Materials and Methods
The study site and the experimental setting
A juvenile male sperm whale (Physeter macrocephalus, Linnaeus 1758), 464 cm in total length and ca. 1.2 tons of body weight, was collected whole as it beach-stranded at Mihama-chō, Aichi, Japan on April 24th, 2008. The carcass was preserved in a freezer container at −30 °C until June 5th, 2012. The whale was then transported to the Atami Port and stored on a barge that was used for the carcass deployment. The free-fall deployment of the carcass was then conducted at a depth of 492 m at the halfway point between Hatsushima Island and the tip of the Manazuru Peninsula in Sagami Bay (35°05.576′N, 139°10.271′E) on June 8th, 2012 (Fig. 1). For selecting the deployment location, three practical issues had to be considered. The deployment depth must be shallower than 1000 m because the seabed lander was transported by the HOV Triton 3300 that had the maximum operational depth at 1000 m. At depths shallower than 1000 m fishery is allowed, therefore, we had to negotiate with local fisheries’ unions and finally had received the permission for the deployment from the unions around Atami City. Additionally, there are large inaccessible areas in the bay, due to the occurrence of submarine cables. Further, the selection of the deployment site took in consideration the slope disphotic depth character, to allow both the study of day-night and tidal rhythms, as well as the contribution of large shallow water predators (e.g. sharks) on the early scavenging dynamic9.
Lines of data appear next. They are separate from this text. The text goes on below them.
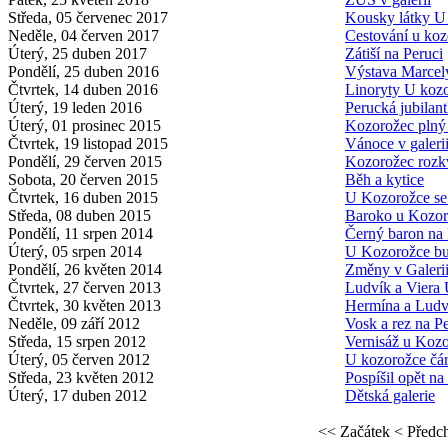
Středa, 05 červenec 2017
Kousky látky U
Neděle, 04 červen 2017
Cestování u koz
Úterý, 25 duben 2017
Zátiší na Peruci
Pondělí, 25 duben 2016
Výstava Marcel
Čtvrtek, 14 duben 2016
Linoryty U koz
Úterý, 19 leden 2016
Perucká jubilan
Úterý, 01 prosinec 2015
Kozorožec plný
Čtvrtek, 19 listopad 2015
Vánoce v galeri
Pondělí, 29 červen 2015
Kozorožec rozk
Sobota, 20 červen 2015
Běh a kytice
Čtvrtek, 16 duben 2015
U Kozorožce s
Středa, 08 duben 2015
Baroko u Kozor
Pondělí, 11 srpen 2014
Černý baron na 
Úterý, 05 srpen 2014
U Kozorožce bu
Pondělí, 26 květen 2014
Změny v Galeri
Čtvrtek, 27 červen 2013
Ludvík a Viera
Čtvrtek, 30 květen 2013
Hermína a Ludv
Neděle, 09 září 2012
Vosk a rez na P
Středa, 15 srpen 2012
Vernisáž u Koz
Úterý, 05 červen 2012
U kozorožce čár
Středa, 23 květen 2012
Pospíšil opět na
Úterý, 17 duben 2012
Dětská galerie
<< Začátek
< Předc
Two concrete blocks (1 m3 each) for ballast were tied to the base of the whale tail by negatively-buoyant polypropylene ropes (45 mm in diameter). The carcass riggings followed safety recommendations from the Japanese Fisheries Agency (http://www.jfa.maff.go.jp/j/whale/w_faq/pdf/manual.pdf), and the deployment was documented in video by the Japan Broadcasting Corporation (NHK) and by the Discovery Channel (http://www.godac.jamstec.go.jp/catalog/data/doc_catalog/media/NT12-15_all.pdf).
The seabed lander used to carry out imagery acquisition was equipped with a time-lapse still imaging system (Goto Aquatics Inc., Japan), consisting of a digital camera Pen Lite E-PL2 (Olympus, Japan), a Zuiko Digital ED 8 mm F3.5 Fisheye lens (Olympus), and two incandescent strobe flashlights FL-50R (Olympus). These were installed on both sides of the camera, coupled with a diffuser (GN28, ISO200). The fisheye lens and curved dome port of the camera housing allowed for a very wide and large field of view. The exposure of the camera was manually set to 1/125 sec for the shutter speed and to f/16.0 for the aperture. The white balance was set to 5500 K and the focal distance was set to 120 cm.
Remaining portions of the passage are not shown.